_EXERCISE PROMPT_:
Check each line of the material. Copy those containing "possibility".

_RECORDED INFORMATION_:
▼

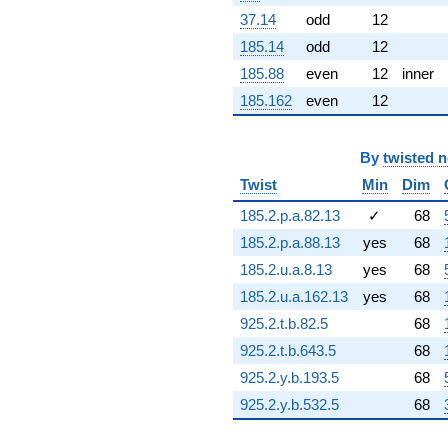
-2.68171i
37.14
odd
12
q^{82} +
185.14
odd
12
(3.95767 +
1.06045i)
185.88
even
12
inner
q^{83}
185.162
even
12
-0.704516i
q^{84} +
(4.00346 +
6.93419i)
By
twisted 
q^{86} +
Twist
Min
Dim
(-0.843098 -
0.486763i)
185.2.p.a.82.13
✓
68
q^{87}
185.2.p.a.88.13
yes
68
-0.937113i
q^{88} +
185.2.u.a.8.13
yes
68
(-0.842850 +
185.2.u.a.162.13
yes
68
3.14556i)
q^{89} +
925.2.t.b.82.5
68
(-0.0816982
925.2.t.b.643.5
68
+ 0.304902i)
q^{91} +
925.2.y.b.193.5
68
(2.11314 -
925.2.y.b.532.5
68
3.66007i)
q^{92} +
(-1.21635 +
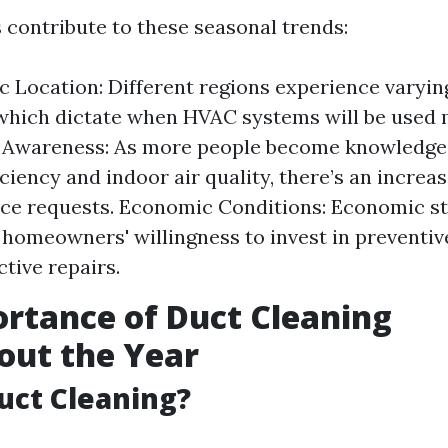
s contribute to these seasonal trends:
 Location: Different regions experience varyi
hich dictate when HVAC systems will be used 
Awareness: As more people become knowledge
ciency and indoor air quality, there’s an increas
e requests. Economic Conditions: Economic sta
 homeowners' willingness to invest in preventi
ctive repairs.
rtance of Duct Cleaning
out the Year
uct Cleaning?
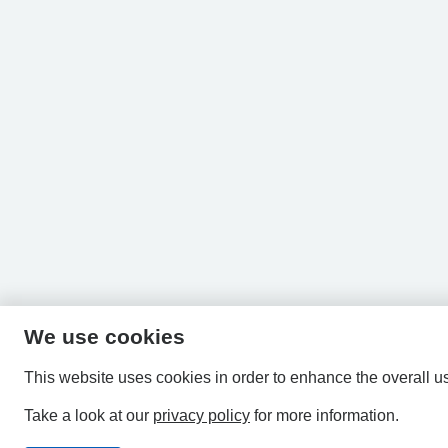
We use cookies
This website uses cookies in order to enhance the overall u
Take a look at our
privacy policy
for more information.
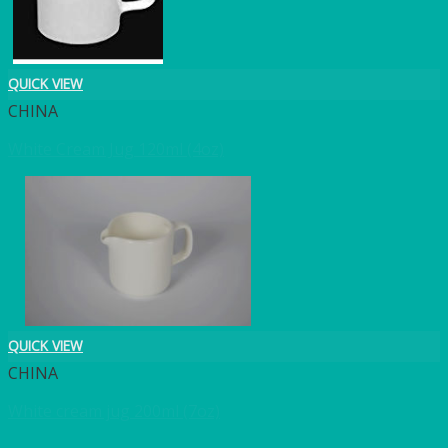
QUICK VIEW
CHINA
White Cream Jug 120ml (4oz)
QUICK VIEW
CHINA
White cream jug 200ml (7oz)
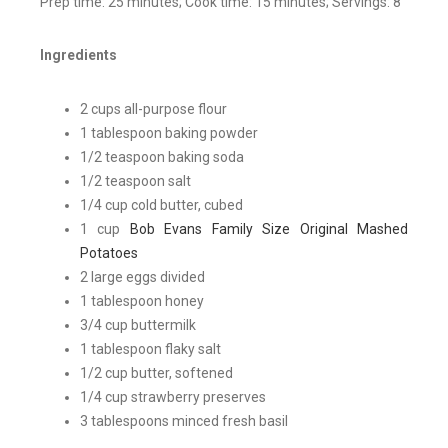
Prep time: 25 minutes; Cook time: 15 minutes; Servings: 8
Ingredients
2 cups all-purpose flour
1 tablespoon baking powder
1/2 teaspoon baking soda
1/2 teaspoon salt
1/4 cup cold butter, cubed
1 cup
Bob Evans Family Size Original Mashed
Potatoes
2 large eggs divided
1 tablespoon honey
3/4 cup buttermilk
1 tablespoon flaky salt
1/2 cup butter, softened
1/4 cup strawberry preserves
3 tablespoons minced fresh basil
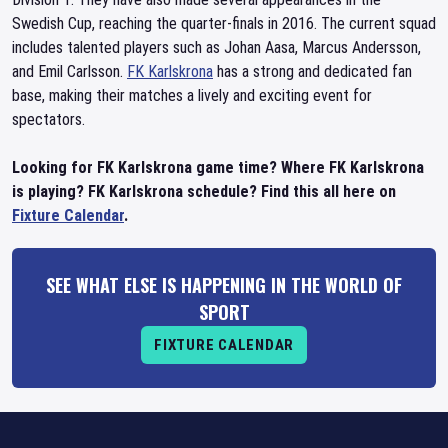
Swedish Cup, reaching the quarter-finals in 2016. The current squad
includes talented players such as Johan Aasa, Marcus Andersson,
and Emil Carlsson.
FK Karlskrona
has a strong and dedicated fan
base, making their matches a lively and exciting event for
spectators.
Looking for FK Karlskrona game time? Where FK Karlskrona
is playing? FK Karlskrona schedule? Find this all here on
Fixture Calendar
.
SEE WHAT ELSE IS HAPPENING IN THE WORLD OF
SPORT
FIXTURE CALENDAR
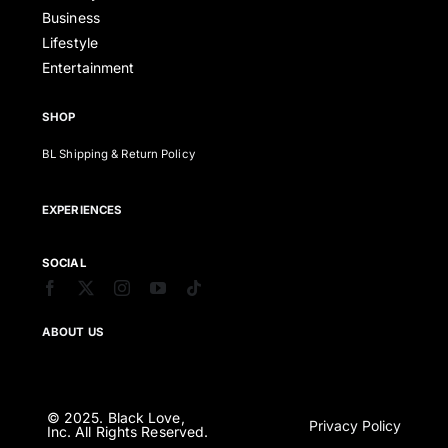
Business
Lifestyle
Entertainment
SHOP
BL Shipping & Return Policy
EXPERIENCES
SOCIAL
ABOUT US
© 2025. Black Love,
Privacy Policy
Inc. All Rights Reserved.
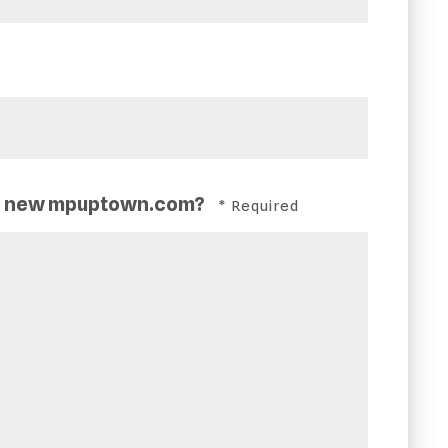
the new mpuptown.com?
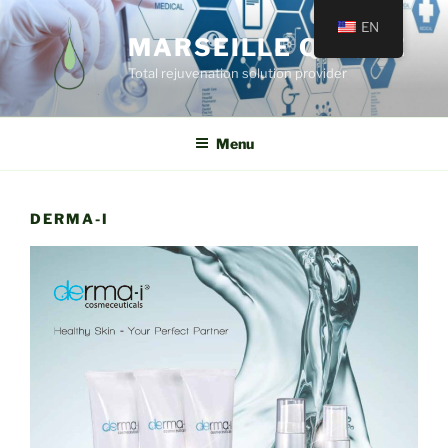
EN
MARSEILLE QUINCÉ
Total rejuvenation solution provider
Menu
DERMA-I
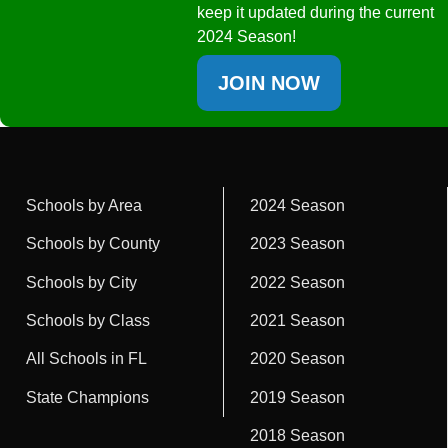
keep it updated during the current
2024 Season!
JOIN NOW
Schools by Area
2024 Season
Schools by County
2023 Season
Schools by City
2022 Season
Schools by Class
2021 Season
All Schools in FL
2020 Season
State Champions
2019 Season
2018 Season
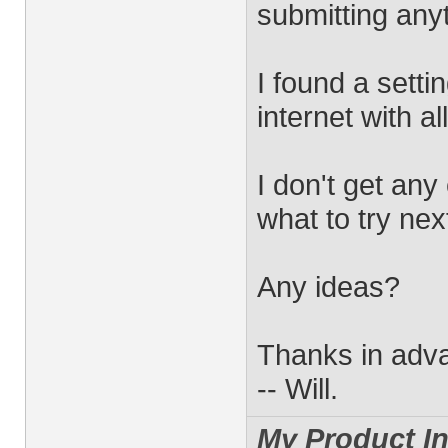
submitting any
I found a setti
internet with all
I don't get any
what to try nex
Any ideas?
Thanks in adv
-- Will.
My Product In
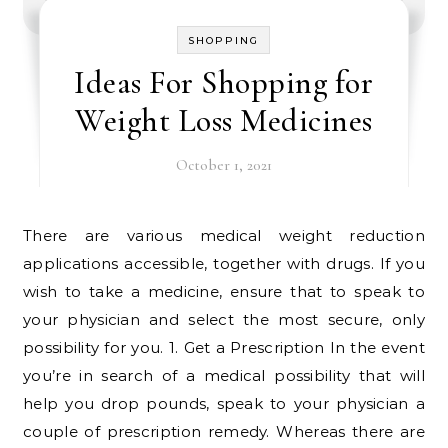
SHOPPING
Ideas For Shopping for
Weight Loss Medicines
October 1, 2021
There are various medical weight reduction
applications accessible, together with drugs. If you
wish to take a medicine, ensure that to speak to
your physician and select the most secure, only
possibility for you. 1. Get a Prescription In the event
you’re in search of a medical possibility that will
help you drop pounds, speak to your physician a
couple of prescription remedy. Whereas there are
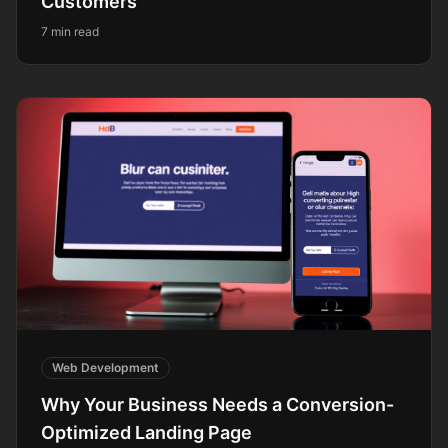
Customers
7 min read
Web Development
Why Your Business Needs a Conversion-
Optimized Landing Page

▲

_ANSWER TO THIS PROBLEM_:
possibility for you. 1. Get a Prescription In the event
you’re in search of a medical possibility that will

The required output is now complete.